8. The company received $3300 cash in advance from a customer for repair services to be provided in April.
9. The company paid $5200 in cash dividends.

Based on this information, net income for March would be:
$8200.
$5500.
$15,500.
$15,400.
$11,900.
QUESTION
1. On April 1, Garcia Publishing Company received $28,980 from Otisco, Inc. for 36-month subscriptions to several different magazines. The company credited Unearned Fees for the amount received and the subscriptions started immediately. Assuming adjustments are only made at year-end, what is the adjusting entry that should be recorded by Garcia Publishing Company on December 31 of the first year?
debit Unearned Fees, $28,980; credit Fees Earned, $28,980.
debit Unearned Fees, $21,735; credit Fees Earned, $21,735.
debit Unearned Fees, $9660; credit Fees Earned, $9660.
debit Unearned Fees, $7245; credit Fees Earned, $7245.
debit Unearned Fees, $2415; credit Fees Earned, $2415.
QUESTION
1. On September 1, Kennedy Company loaned $115,000, at 12% annual interest, to a customer. Interest and principal will be collected when the loan matures one year from the issue date. Assuming adjustments are only made at year-end, what is the adjusting entry for accruing interest that Kennedy would need to make on December 31, the calendar year-end?
2. Debit Interest Receivable, $13,800; credit Cash, $13,800
Debit Interest Receivable, 4600; credit Interest Revenue, $4600.
Debit Cash, $4600; credit Interest Revenue, $4600.
Debit Interest Expense, $4600; credit Interest Payable, $4600
Debit Interest Expense, $13,800; credit Interest Payable, $13,800

Solutions

Expert Solution

Question - (1)

Answer -

Particulars Explanation
Option - (C) is Correct.

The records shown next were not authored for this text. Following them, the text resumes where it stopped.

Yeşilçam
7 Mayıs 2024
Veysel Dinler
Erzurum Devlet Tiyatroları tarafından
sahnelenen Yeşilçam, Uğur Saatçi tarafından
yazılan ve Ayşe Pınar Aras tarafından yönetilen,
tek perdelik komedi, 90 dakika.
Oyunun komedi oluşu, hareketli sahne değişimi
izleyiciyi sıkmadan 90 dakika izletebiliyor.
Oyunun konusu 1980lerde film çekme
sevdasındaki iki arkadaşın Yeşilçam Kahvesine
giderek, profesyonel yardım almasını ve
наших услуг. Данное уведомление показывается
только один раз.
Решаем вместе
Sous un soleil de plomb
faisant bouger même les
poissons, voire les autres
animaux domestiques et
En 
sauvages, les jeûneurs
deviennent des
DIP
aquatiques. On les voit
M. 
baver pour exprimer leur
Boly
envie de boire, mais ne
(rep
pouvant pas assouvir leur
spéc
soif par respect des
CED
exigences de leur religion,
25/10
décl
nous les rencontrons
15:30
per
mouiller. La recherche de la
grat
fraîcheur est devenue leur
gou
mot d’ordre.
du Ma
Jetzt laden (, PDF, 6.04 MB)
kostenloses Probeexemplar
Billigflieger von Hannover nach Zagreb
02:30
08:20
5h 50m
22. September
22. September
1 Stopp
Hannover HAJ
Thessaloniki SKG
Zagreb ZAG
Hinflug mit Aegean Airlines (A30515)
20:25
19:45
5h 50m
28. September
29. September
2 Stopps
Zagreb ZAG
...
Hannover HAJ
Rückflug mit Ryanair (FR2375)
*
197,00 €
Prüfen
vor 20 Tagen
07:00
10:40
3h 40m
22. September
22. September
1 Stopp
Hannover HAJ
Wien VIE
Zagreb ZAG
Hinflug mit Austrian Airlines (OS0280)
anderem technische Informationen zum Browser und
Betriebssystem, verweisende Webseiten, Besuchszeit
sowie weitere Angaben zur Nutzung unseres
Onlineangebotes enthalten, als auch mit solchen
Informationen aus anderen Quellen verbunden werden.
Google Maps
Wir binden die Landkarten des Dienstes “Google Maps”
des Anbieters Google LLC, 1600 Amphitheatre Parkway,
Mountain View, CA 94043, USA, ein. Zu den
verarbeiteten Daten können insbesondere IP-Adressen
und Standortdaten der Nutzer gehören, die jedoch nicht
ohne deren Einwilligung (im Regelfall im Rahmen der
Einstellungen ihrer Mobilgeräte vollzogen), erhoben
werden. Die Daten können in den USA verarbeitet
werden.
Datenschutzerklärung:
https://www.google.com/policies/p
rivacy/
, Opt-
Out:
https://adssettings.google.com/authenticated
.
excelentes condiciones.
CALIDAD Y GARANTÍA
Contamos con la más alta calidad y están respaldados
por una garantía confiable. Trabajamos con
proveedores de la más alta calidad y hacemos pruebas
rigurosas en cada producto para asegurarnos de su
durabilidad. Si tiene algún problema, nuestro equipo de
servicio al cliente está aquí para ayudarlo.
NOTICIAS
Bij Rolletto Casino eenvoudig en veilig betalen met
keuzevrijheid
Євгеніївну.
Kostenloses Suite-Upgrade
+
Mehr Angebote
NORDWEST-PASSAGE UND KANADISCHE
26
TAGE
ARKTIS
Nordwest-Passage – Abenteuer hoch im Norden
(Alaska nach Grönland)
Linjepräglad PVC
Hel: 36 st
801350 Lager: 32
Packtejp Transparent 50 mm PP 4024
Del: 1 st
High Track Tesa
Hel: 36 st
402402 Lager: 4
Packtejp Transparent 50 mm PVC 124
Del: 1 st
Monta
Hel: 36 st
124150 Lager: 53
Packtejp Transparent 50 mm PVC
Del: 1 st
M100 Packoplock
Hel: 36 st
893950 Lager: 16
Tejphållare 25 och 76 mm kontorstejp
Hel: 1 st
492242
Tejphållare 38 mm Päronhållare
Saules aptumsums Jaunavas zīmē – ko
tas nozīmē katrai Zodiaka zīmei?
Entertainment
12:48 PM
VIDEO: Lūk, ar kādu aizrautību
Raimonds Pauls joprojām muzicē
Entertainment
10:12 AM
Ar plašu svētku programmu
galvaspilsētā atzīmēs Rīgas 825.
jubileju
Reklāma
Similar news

Debit another asset account for $3200

.

Question - (2)

Answer -

Particulars Explanation
Option - (D) is Correct.

Ending equity = Beginning equity + Revenues - Expenses - Dividends to stockholders

Ending equity = $78000 + $108000 - $71000 - $9600

= $105400.

.

Question - (3)

Answer -

Particulars Explanation
Option - (B) is Correct.

Journal entry

General Journal Debit ($) Credit ($)

Salaries Payable

Salaries Expense

Cash

1900

2500

-

-

-

4400

.

Question - (4)

Answer -

Particulars Explanation
Option - (E) is Correct.

Net income = Revenues - Expenses

Net income = ($18000 + $3200) - ($2200 + $6400 + $700)

= $11900.

.

Question - (5)

Answer -

Particulars Explanation
Option - (D) is Correct.

The adjusting entry that should be recorded by Garcia Publishing Company on December 31 of the first year -

Debit Unearned Fees, $7245**; Credit Fees Earned, $7245**.

** ($28980 / 36 month) * 9 month = $7245.

.

Question - (6)

Answer -

Particulars Explanation
Option - (B) is Correct.

The adjusting entry for accruing interest that Kennedy would need to make on December 31, the calendar year-end -

Debit Interest Receivable, $4600**; credit Interest Revenue, $4600**.

** ($115000 * 12%) * 4 month / 12 month = $4600.